Woodfill accused Hollins of using pandemic as excuse to invent a new, illegal form of voting.

Hanen pushed back against Purcell, asking “if you know they are voting illegally, shouldn’t the court do something?”

Dozens of protesters congregated outside the downtown federal courthouse on Monday awaiting the court’s decision, chanting “count every vote.”

Protester Adrien Moshenberg said she voted in a drive-thru location and was dismayed to hear her vote might not count. She voted Joe Biden at the top of the ticket, but said she is not a straight-party voter.

“Some of the people that I voted for are actually the people trying to take away my vote and if I’m given the chance to cast a provisional ballot tomorrow, I won’t make that mistake again,” she said.

Daniel Cohen, president of the progressive group Indivisible Houston, called the court case “anti-democratic” at its core.

“All this is is a strategy by a few extremists to sow chaos headed into the 2020 election,” he said. “Those people voted in good faith.”

One of those people was Maria Canales, 40, who said she has dealt with voter suppression tactics as a Latina.

“This felt like one more time at a critical point,” she said.

U.S. Congresswoman Sylvia Garcia called it “silly” that anyone would try to invalidate the drive-thru votes.

“When you set up a process, you plan it, you vet it,” she said. “I think sometimes when people are desperate and they see they’re losing, they do things like this.”

Hollins said the drive-thru option, which Harris County launched this year, is legal and was approved by the Secretary of State’s office. In court filings, the county has noted that its election plans have been public since August, and only after voting started in October did the Republicans file suit.

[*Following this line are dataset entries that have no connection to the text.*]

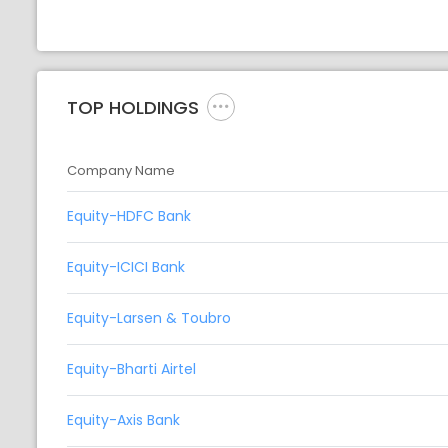
TOP HOLDINGS
Company Name
Equity-HDFC Bank
Equity-ICICI Bank
Equity-Larsen & Toubro
Equity-Bharti Airtel
Equity-Axis Bank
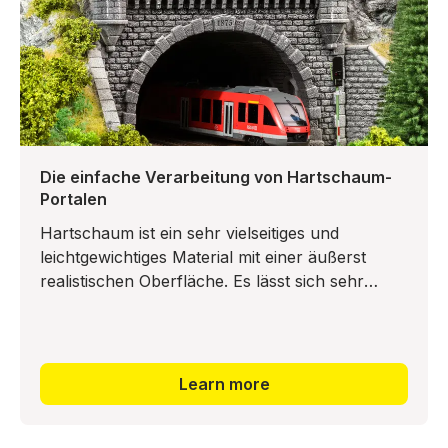
Die einfache Verarbeitung von Hartschaum-
Portalen
Hartschaum ist ein sehr vielseitiges und
leichtgewichtiges Material mit einer äußerst
realistischen Oberfläche. Es lässt sich sehr
leicht mit einer Säge oder einem Bastelmesser
Learn more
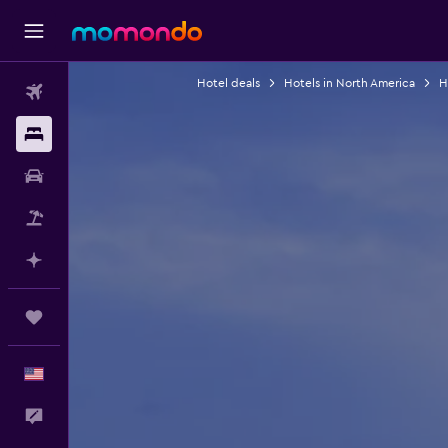
Hotel deals
Hotels in North America
H
Flights
Stays
Car Rental
Packages
Plan with AI
Trips
English
Feedback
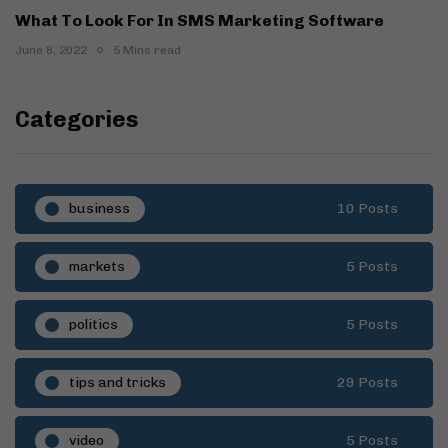
What To Look For In SMS Marketing Software
June 8, 2022
5 Mins read
Categories
business
10 Posts
markets
5 Posts
politics
5 Posts
tips and tricks
29 Posts
video
5 Posts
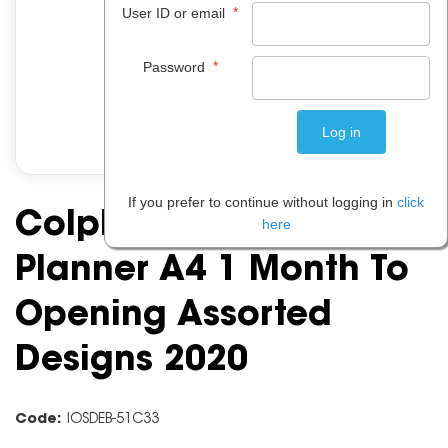
*
User ID or email
*
Password
If you prefer to continue without logging in
click
Colplan Fashion
here
Planner A4 1 Month To
Opening Assorted
Designs 2020
Code:
IOSDEB-51C33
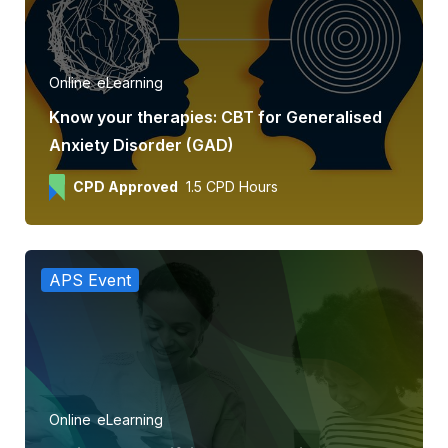
Online
eLearning
Know your therapies: CBT for Generalised
Anxiety Disorder (GAD)
CPD Approved
1.5 CPD Hours
APS Event
Online
eLearning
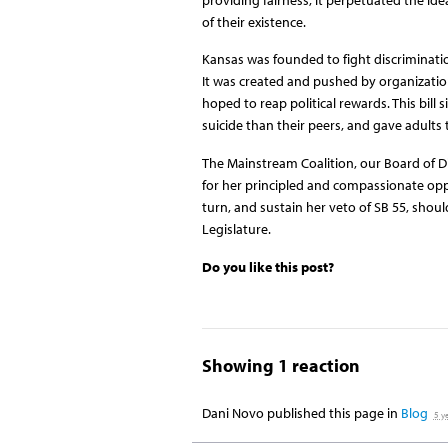
of their existence.
Kansas was founded to fight discrimination,
It was created and pushed by organizatio
hoped to reap political rewards. This bill 
suicide than their peers, and gave adults
The Mainstream Coalition, our Board of Di
for her principled and compassionate oppo
turn, and sustain her veto of SB 55, shoul
Legislature.
Do you like this post?
Showing 1 reaction
Dani Novo
published this page in
Blog
5 y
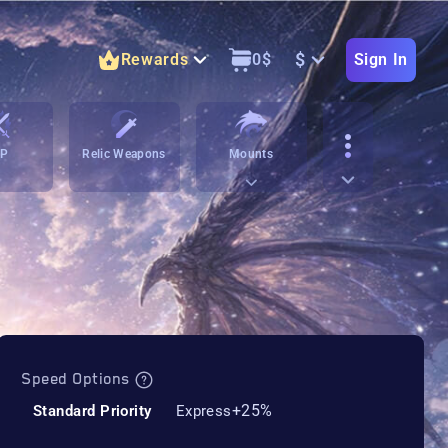
$
Rewards
0
$
Sign In
vP
Relic Weapons
Mounts
Speed Options
+25%
Standard Priority
Express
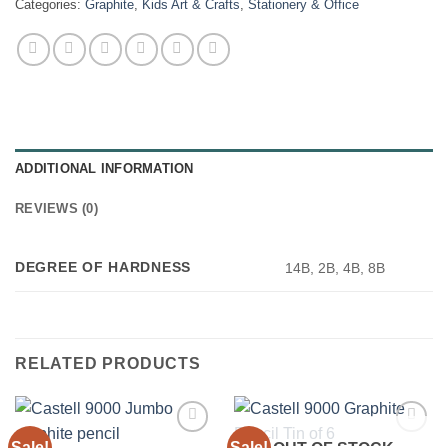
Categories:
Graphite
,
Kids Art & Crafts
,
Stationery & Office
ADDITIONAL INFORMATION
REVIEWS (0)
DEGREE OF HARDNESS
14B, 2B, 4B, 8B
RELATED PRODUCTS
Sale!
Sale!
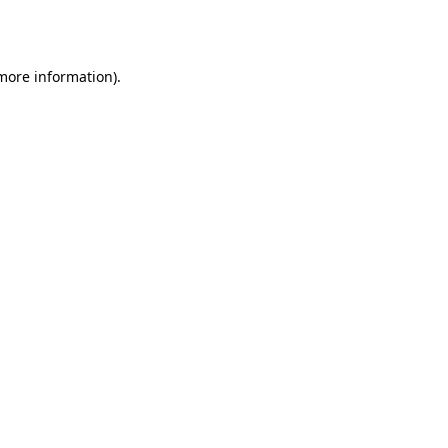
 more information)
.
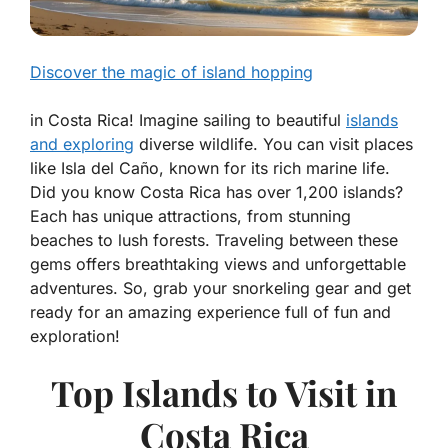
Discover the magic of island hopping
in Costa Rica! Imagine sailing to beautiful
islands
and exploring
diverse wildlife. You can visit places
like Isla del Caño, known for its rich marine life.
Did you know Costa Rica has over 1,200 islands?
Each has unique attractions, from stunning
beaches to lush forests. Traveling between these
gems offers breathtaking views and unforgettable
adventures. So, grab your snorkeling gear and get
ready for an amazing experience full of fun and
exploration!
Top Islands to Visit in
Costa Rica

Attorney General Ken Paxton issued an opinion in October stating that drive-thru voting was not legal.

County Judge Lina Hidalgo on Sunday said tossing the drive-thru ballots would be “an outrageous act of voter suppression.”

During the early vote period, 126,988 people voted at the county’s 10 drive-thru sites, 9 percent of the total.

These ballots disproportionately came from precincts won by Hillary Clinton in 2016 and Democratic U.S. Senate candidate Beto O’Rourke two years later, a Houston Chronicle analysis found.

In a ranking of the precincts that produced the most drive-thru votes, the top half of these precincts accounted for 88 percent of these ballots. Clinton won 59 percent support in these precincts, well above her countywide performance.

The trend was even more pronounced in the top quarter of precincts that produced the most drive-thru votes, in which Clinton earned 67 percent of the vote. The bottom half of drive-thru-vote precincts accounted for less than 12 percent of these ballots. There President Donald Trump in 2016 and Republican U.S. Senate candidate Ted Cruz won by slim majorities, slightly above 50 percent, though losing the county badly.